Como sempre tive sede de independência, desde criança me sentia preso em família, planejando aventuras ou voos que só a literatura, naquela fase, era capaz de me dar. Depois vieram o encontro com o cinema e a possibilidade de me transportar além do espaço da minha cidade, por mais que a maioria dos filmes em cartaz fosse de caratê ou faroeste, que não me entusiasmavam. Aos dez anos, entrei não sei como em uma matinê de “Tommy”, a ópera-rock, e tive a sensação que só entenderia melhor aquilo muitas décadas depois.
A TV era uma companhia constante, mas, é estranho, pensava no mundo dela como algo familiar, pouco ambicioso. Saí de casa às vésperas dos 16 anos para estudar em um colégio interno, outro lugar limitado para minha “alma repleta de navios”, como escrevi num poema. Mas os anos foram passando, nunca mais revi “Tommy”, e outras histórias me conquistaram. Viajei bastante e me senti deslocado como o protagonista de “O estrangeiro”, de Albert Camus.
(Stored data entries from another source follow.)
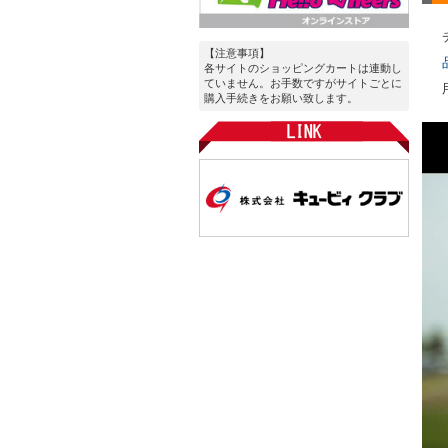
【注意事項】
各サイトのショッピングカートは連動し
ていません。お手数ですがサイトごとに
購入手続きをお願い致します。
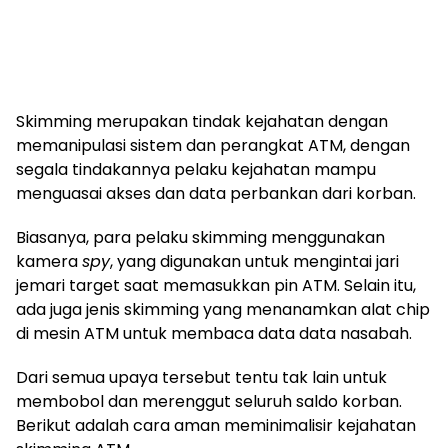
Skimming merupakan tindak kejahatan dengan
memanipulasi sistem dan perangkat ATM, dengan
segala tindakannya pelaku kejahatan mampu
menguasai akses dan data perbankan dari korban.
Biasanya, para pelaku skimming menggunakan
kamera
spy
, yang digunakan untuk mengintai jari
jemari target saat memasukkan pin ATM. Selain itu,
ada juga jenis skimming yang menanamkan alat chip
di mesin ATM untuk membaca data data nasabah.
Dari semua upaya tersebut tentu tak lain untuk
membobol dan merenggut seluruh saldo korban.
Berikut adalah cara aman meminimalisir kejahatan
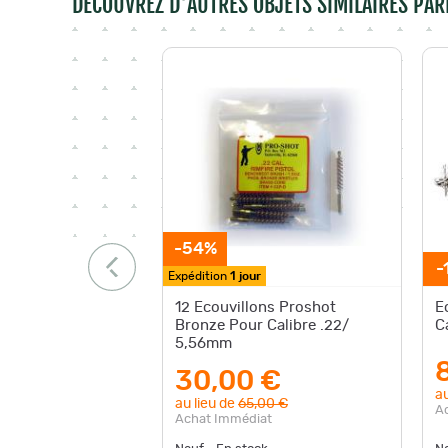
DÉCOUVREZ D'AUTRES OBJETS SIMILAIRES PAR
-54%
-
Expédition
1 jour
12 Ecouvillons Proshot
E
Bronze Pour Calibre .22/
C
5,56mm
30,00 €
au
au lieu de
65,00 €
A
Achat Immédiat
Assim cheguei aqui e a cidade virou de alguma maneira meu país.
No domingo, depois de ver pelas ruas do Rio os fãs de Lady Gaga, meninos e meninos de mãos dadas, meninas namoradas, ter rido um pouco (só pela TV porque eventos grandes para mim são um disparate ambiental), constatei uma certa bonança depois do frenesi. Como se fosse recuperada uma normalidade que inexiste por estes lados: bicicletas em mão e contramão na mesma pista, pequenas motos que abrem caminho e o transeunte que salve-se se puder. Uma pequena montanha de lixo foi esquecida pelos garis no sinal em frente ao metrô. Uma moça passa e joga mais um papel para aumentar a pilha de destroços. O caos é a norma. Quase por acaso me deparei com uma feira de artesanato de povos originários no Museu da República. Eles não tinham pressa de me vender e escolhi uma camiseta com calma, a estampa andina me deu conforto como se eu fosse um deles. Até que vejo as penas dos cocares e penso nos bichos: de onde vieram, estarão mortos? Como andava na mata a onça da qual agora só se avista a pele? Ao olhar para cima vi que as palmeiras imperiais estavam mais bonitas do que nunca, o domingo foi ameno. A única coisa de que ainda me sinto refém é do tempo e do início dos Eclesiastes: “Tudo tem o seu tempo determinado, e há tempo para todo o propósito debaixo do céu.” Não vou transcrever aqui toda a enumeração desse que talvez seja o mais belo livro da Bíblia (recomendo a leitura integral). Por aqui, ainda é tempo de falar, e a temperatura continua amena, mas não sei até quando.